The primary impetus for the emergence of nationalism, on which the two authors agree, is the change of order in society. While for Anderson the change in the temporal and spatial understanding of the world and the associated decline of religion and dynastic empires is fundamental, for Gellner, it was the change in labour division and the associated increase in mobility. In his later reflections, Gellner admits that the roots of nationalism can be found already during the Reformation and the Renaissance period. Form of nationalism is said to be anticipated by the use of local languages, the spread of literacy and direct contact of believers with the sacred world. Regular verbal contact, either with officials or with a deity, helps to formulate a shared national culture.[46] Both authors mention the intermediary through which the people keep the national consciousness - for Anderson it is a market, for Gellner state-run education – the role of those who put everything in motion is left behind. J. Breuilly points out that Anderson explains how new ideas develop and how they are supposed to be organized, but he does not explain why they should cause a response of the masses.[47] M. Hroch addresses the role of individual actors, and in the case of the Czech national movement he takes into account the view of nationalism from above and below and mentions the situation and approach of the patriots.[48]

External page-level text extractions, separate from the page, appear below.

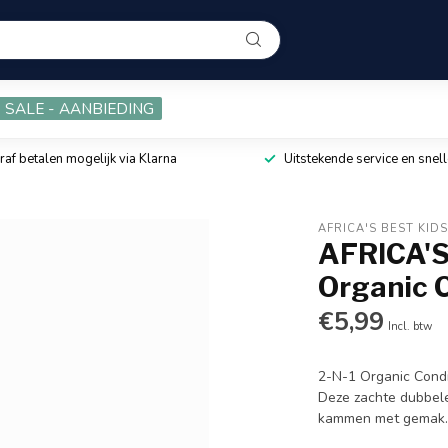
SALE - AANBIEDING
raf betalen mogelijk via Klarna
Uitstekende service en snell
AFRICA'S BEST KID
AFRICA'S
Organic C
€5,99
Incl. btw
2-N-1 Organic Condi
Deze zachte dubbele 
kammen met gemak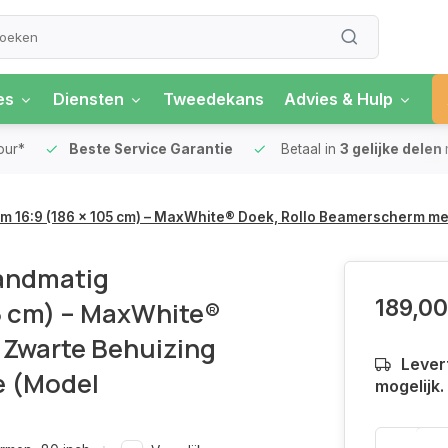
es
Diensten
Tweedekans
Advies & Hulp
our*
Beste Service Garantie
Betaal in
3 gelijke delen
rm 16:9 (186 x 105 cm) – MaxWhite® Doek, Rollo Beamerscherm 
Handmatig
189,00
05 cm) – MaxWhite®
 Zwarte Behuizing
Levert
e (Model
mogelijk.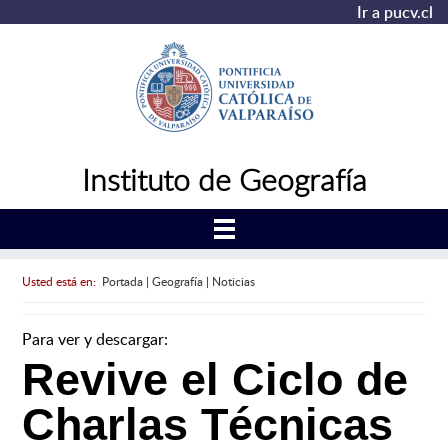
Ir a pucv.cl
Instituto de Geografía
Usted está en:
Portada
|
Geografía
|
Noticias
Para ver y descargar:
Revive el Ciclo de
Charlas Técnicas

4.2 The current stage of development of nationalism
According to Anderson, the decline of firmly rooted certainties (languages of ​​truth, organization around the centre, the concept of the present) began in first place in Western Europe and then spread to other places. Thanks to the spread of humanism and European expansion, the European world began to shrink. On the basis of newly discovered cultures, utopias were being created, models were no longer searched for only in the ancient world. The discoveries then led to a revolution in the field of languages.
However, the first model of nation-states, according to Anderson, did not emerge on the European continent and on the basis of language, but in the Western Hemisphere in the late 18th and early 19th century. It was a so-called Creole states and colonial nationalism. The language in this nationalism was not taken into account because it was the same as the language of those whom the Creole people wanted to get rid of. Instead, leaders of national movements related to the dead with whom they were not linked through any language. Leadership role belonged to the rich landowners, merchants and various experts. Thanks to improving communication between the colonies and their European counterparts new economic and political theories were getting to the colonies and settled there more easily. The development of the print and newspaper distribution played an   essential role in the colonies.
According to Gellner, nationalism is a matter of the past two centuries in Europe, he divides this period into five stages. The first stage is for him the Vienna council, when the "principle of nationality was not yet recognized, although the conditions for achieving it already existed".[49] The Vienna council has been an unsuccessful attempt to prevent revolutions and national movements in Europe. It restored hereditary monarchy and created bigger dynastic units merging some of the countries. Shortly after the congress, however, Europe was hit by riots and revolutionary movements could no longer be stopped. The second phase covers the period of iredentism until the end of 1918. During this period, people already considered nationalism natural and righteous, but it still failed to apply politically.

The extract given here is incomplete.